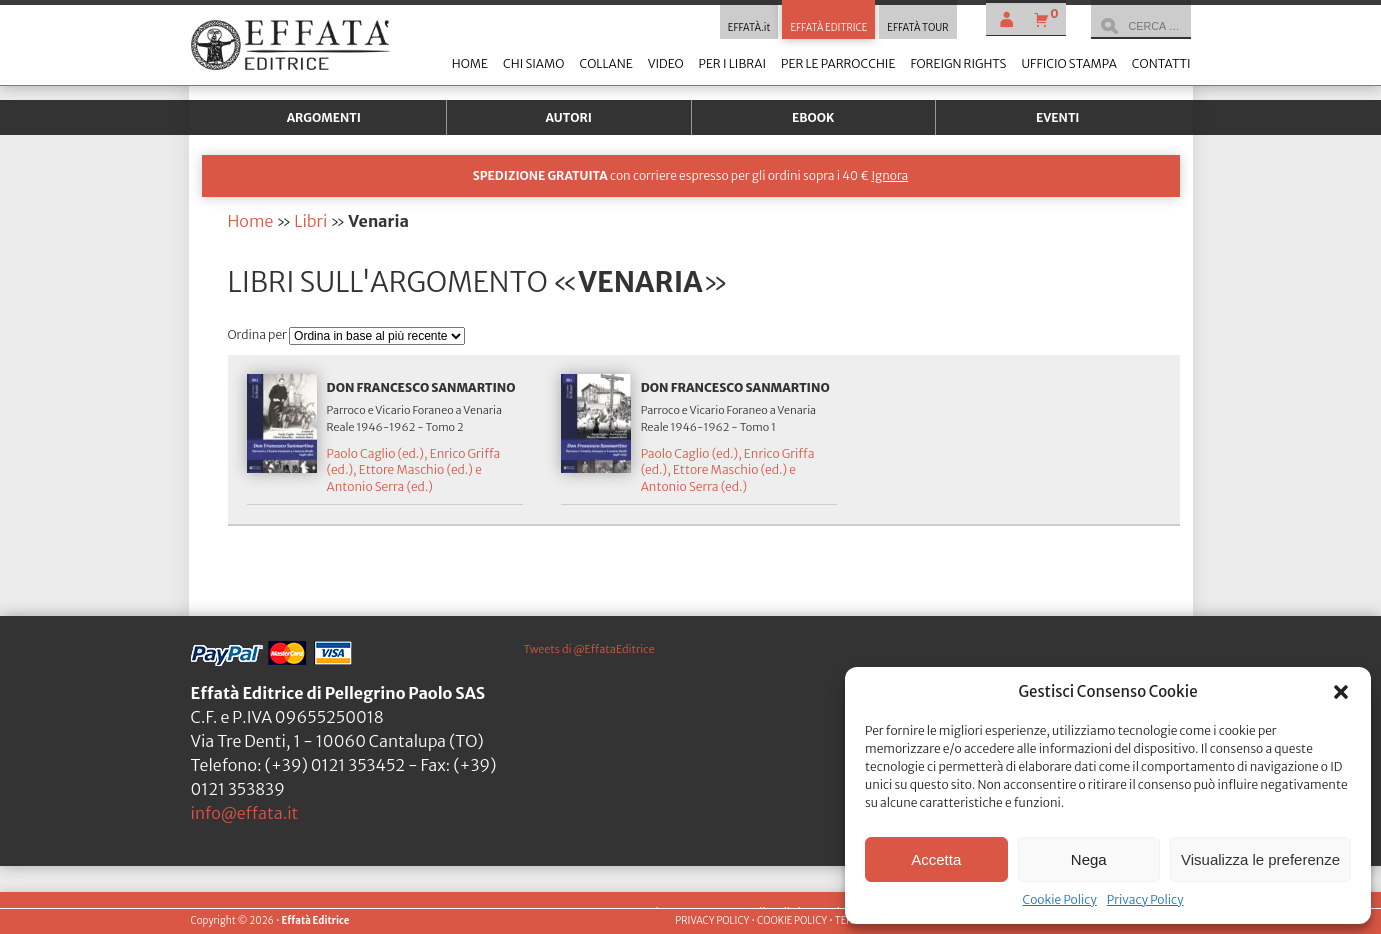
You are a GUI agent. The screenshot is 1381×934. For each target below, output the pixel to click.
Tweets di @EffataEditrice (589, 649)
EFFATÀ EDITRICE (828, 28)
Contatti (1161, 63)
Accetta (936, 859)
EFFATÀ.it (749, 28)
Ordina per (259, 334)
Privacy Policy (1145, 899)
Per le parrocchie (838, 63)
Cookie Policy (1059, 899)
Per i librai (732, 63)
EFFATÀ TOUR (917, 28)
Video (666, 63)
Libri (310, 221)
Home (470, 63)
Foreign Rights (958, 63)
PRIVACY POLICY (712, 921)
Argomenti (324, 117)
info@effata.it (245, 813)
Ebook (813, 117)
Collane (605, 63)
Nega (1089, 859)
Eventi (1058, 117)
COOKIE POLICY (792, 921)
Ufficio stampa (1068, 63)
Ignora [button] (889, 175)
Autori (569, 117)
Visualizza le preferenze (1260, 859)
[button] (1341, 692)
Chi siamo (533, 63)
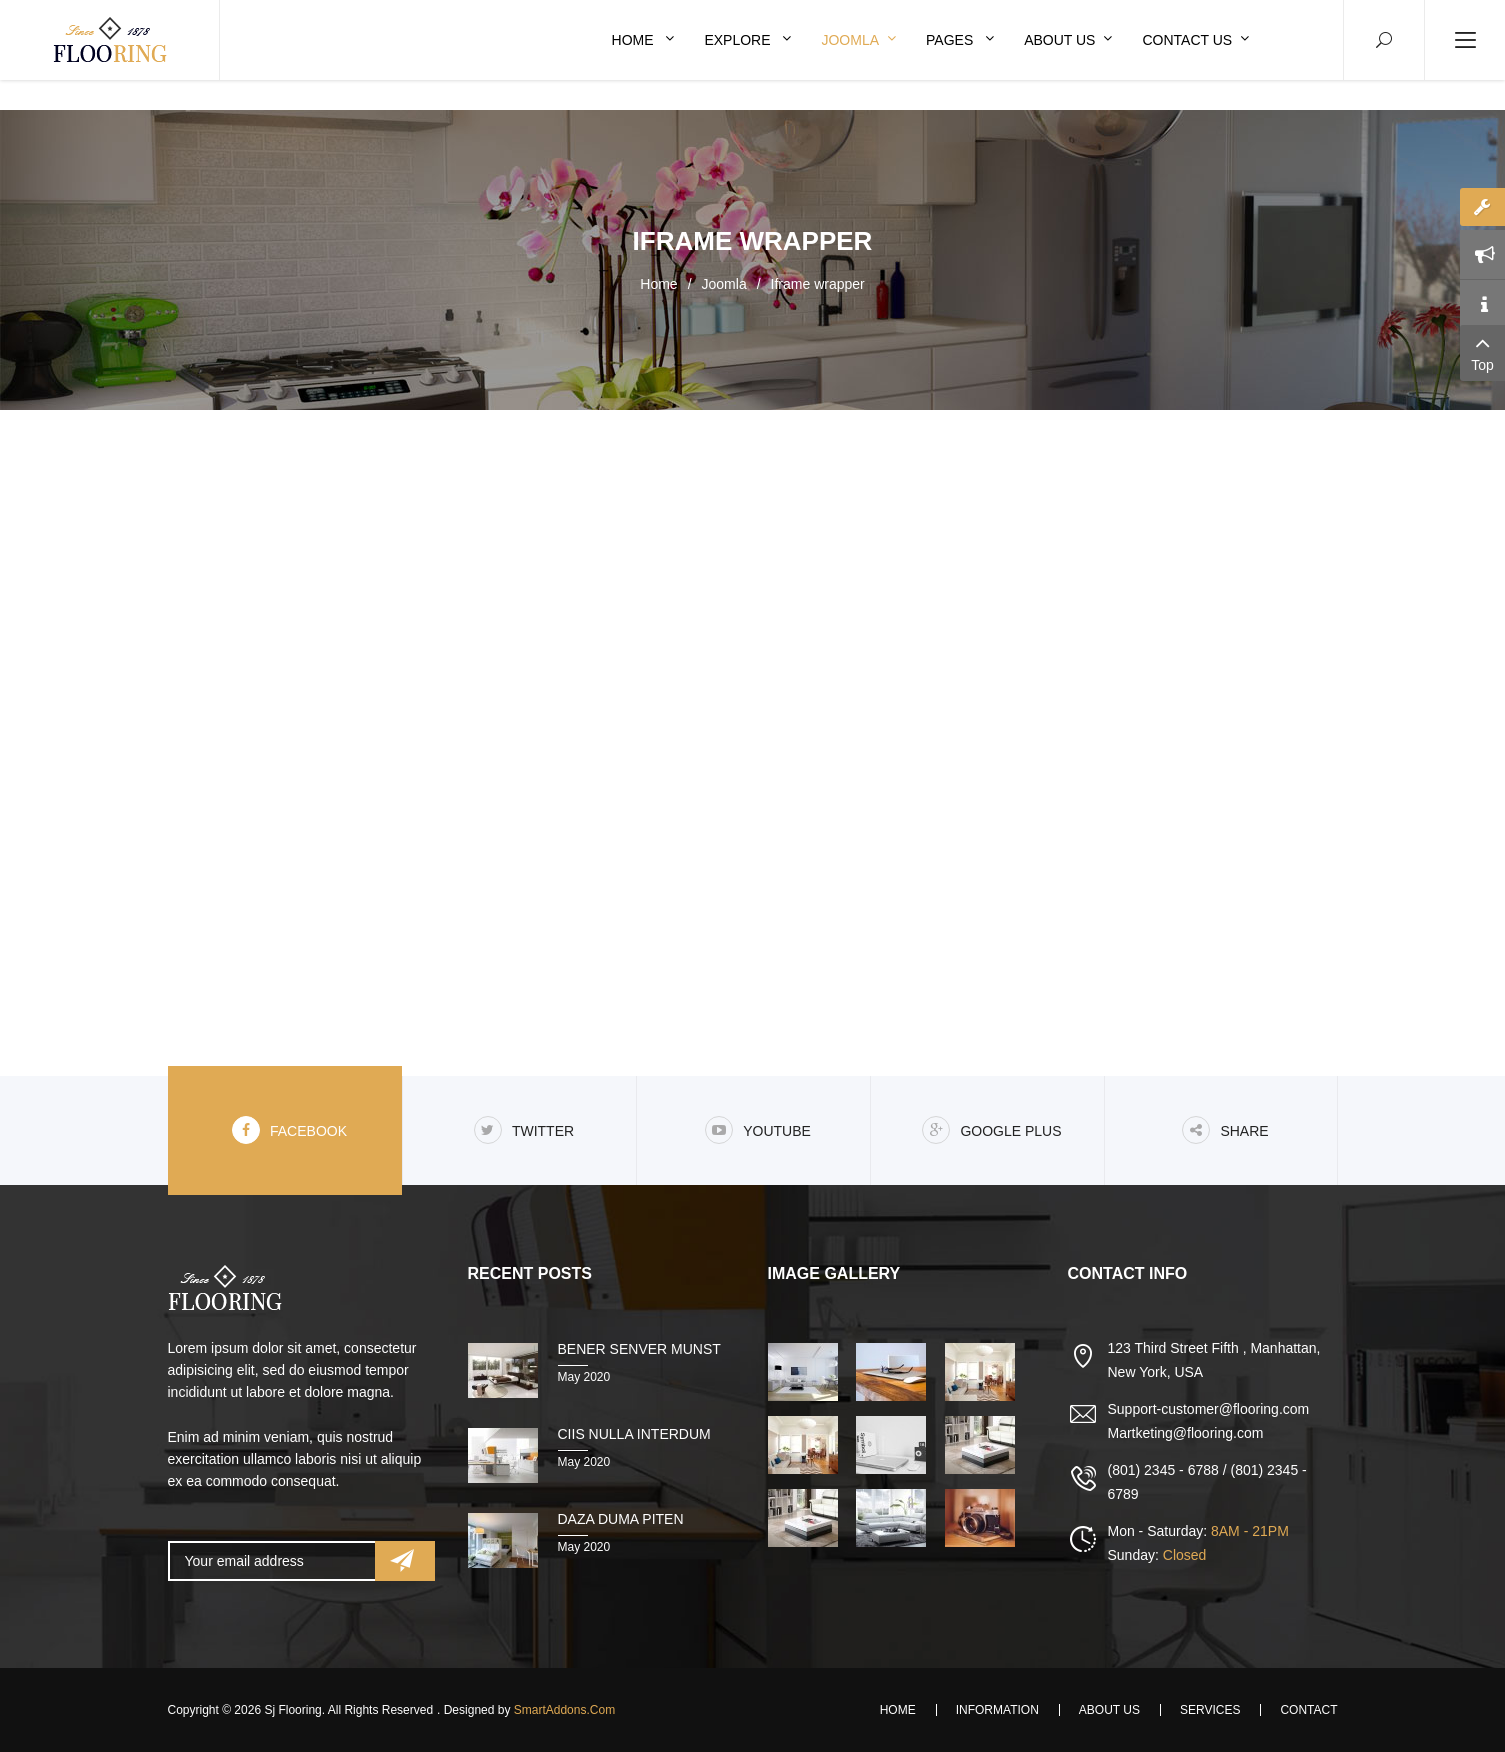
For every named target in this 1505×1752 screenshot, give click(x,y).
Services (1210, 1710)
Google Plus (991, 1130)
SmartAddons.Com (564, 1710)
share (1225, 1130)
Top (1482, 351)
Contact (1308, 1710)
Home (658, 284)
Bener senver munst (639, 1349)
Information (997, 1710)
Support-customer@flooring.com (1209, 1409)
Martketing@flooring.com (1186, 1433)
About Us (1109, 1710)
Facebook (289, 1130)
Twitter (524, 1130)
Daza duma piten (621, 1519)
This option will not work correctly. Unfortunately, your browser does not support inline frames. (753, 740)
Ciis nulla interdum (634, 1434)
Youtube (758, 1130)
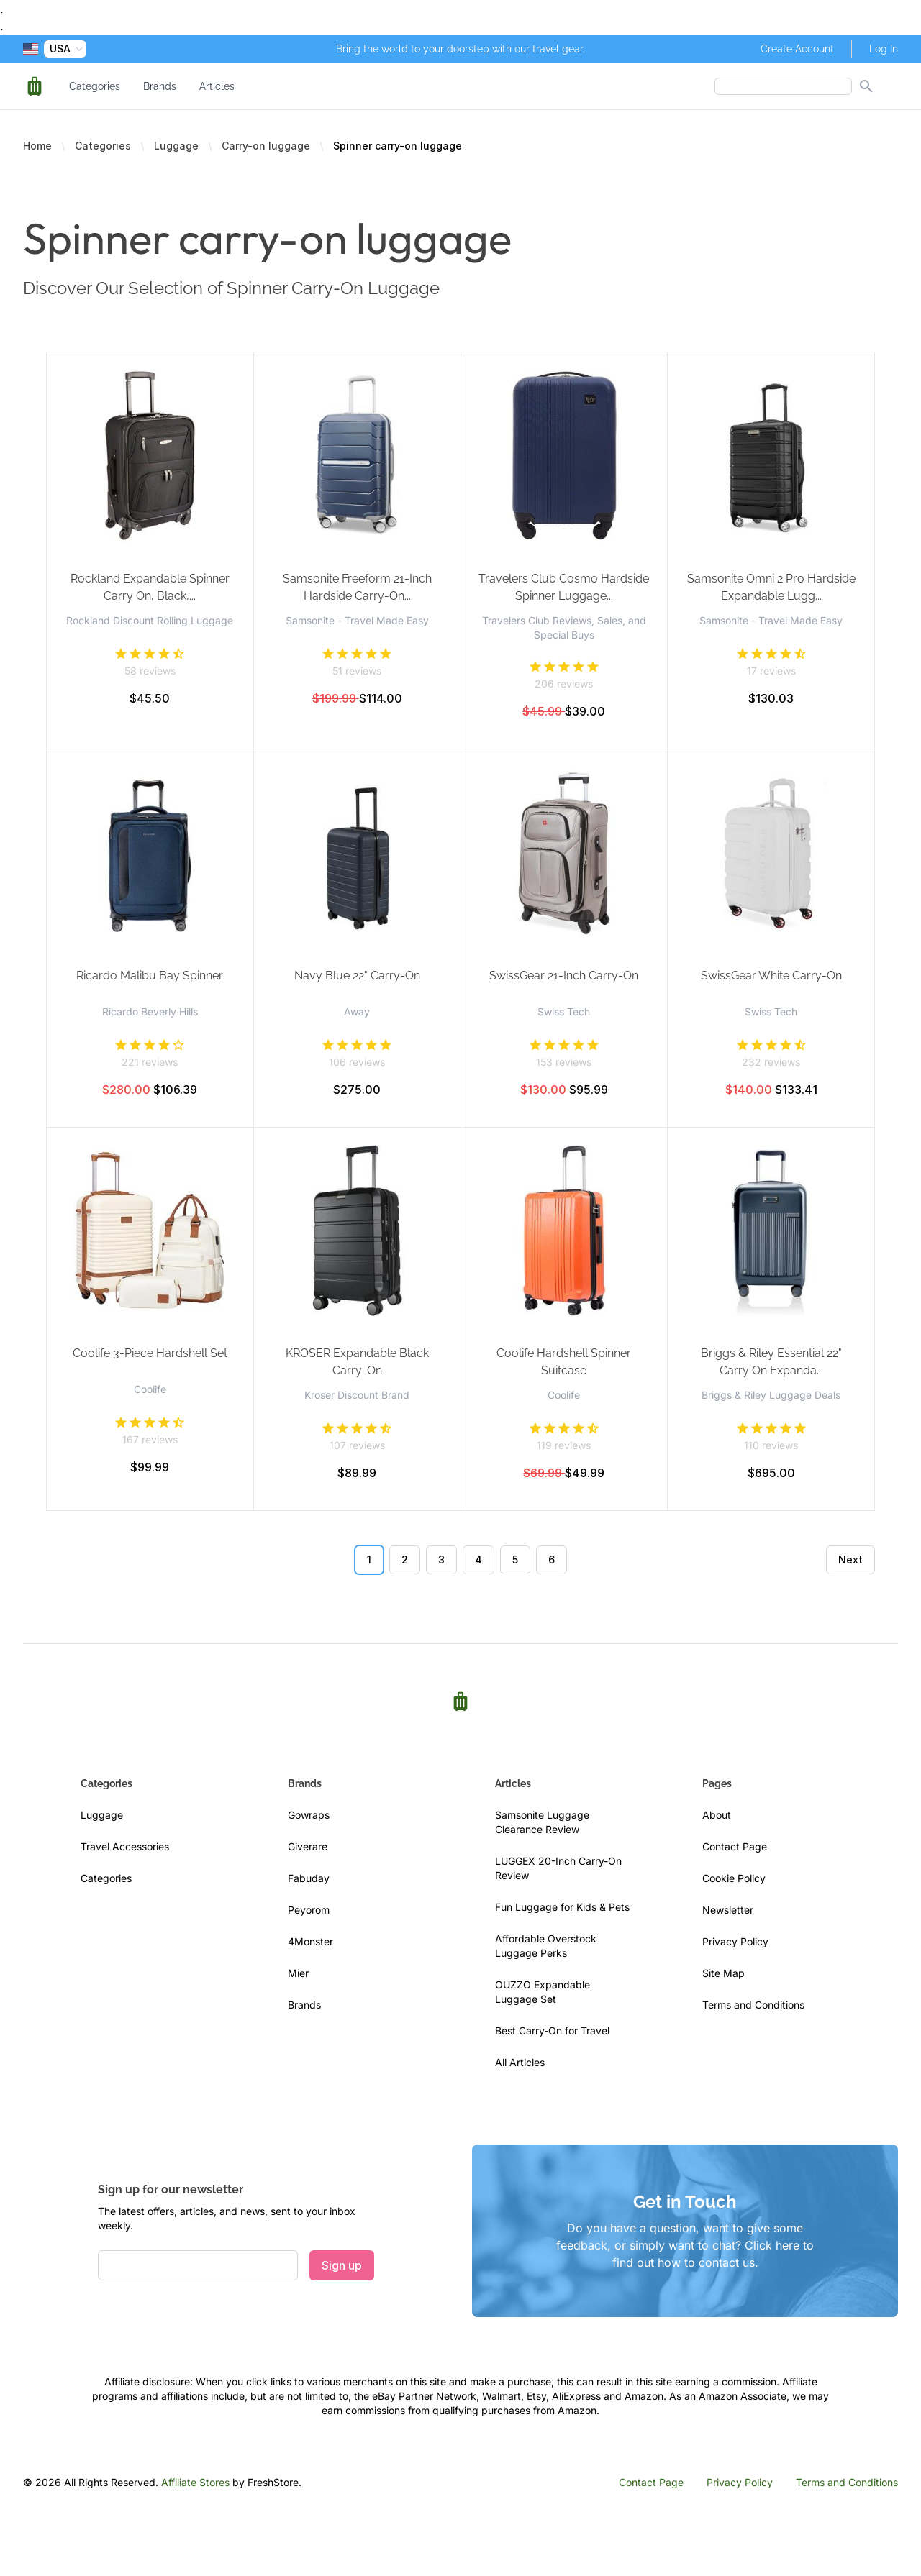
※ ※ ※
▶ **YOUR OBJECTIVE**:
Wherever a line contains the string "target", copy that line from the data.

▶ **EXERCISE SOLUTION**:
You are a GUI agent. The screenshot is 1381×934. For each target below, output the pixel to click.
For every named target in this 1505×1752 screenshot, give click(x,y).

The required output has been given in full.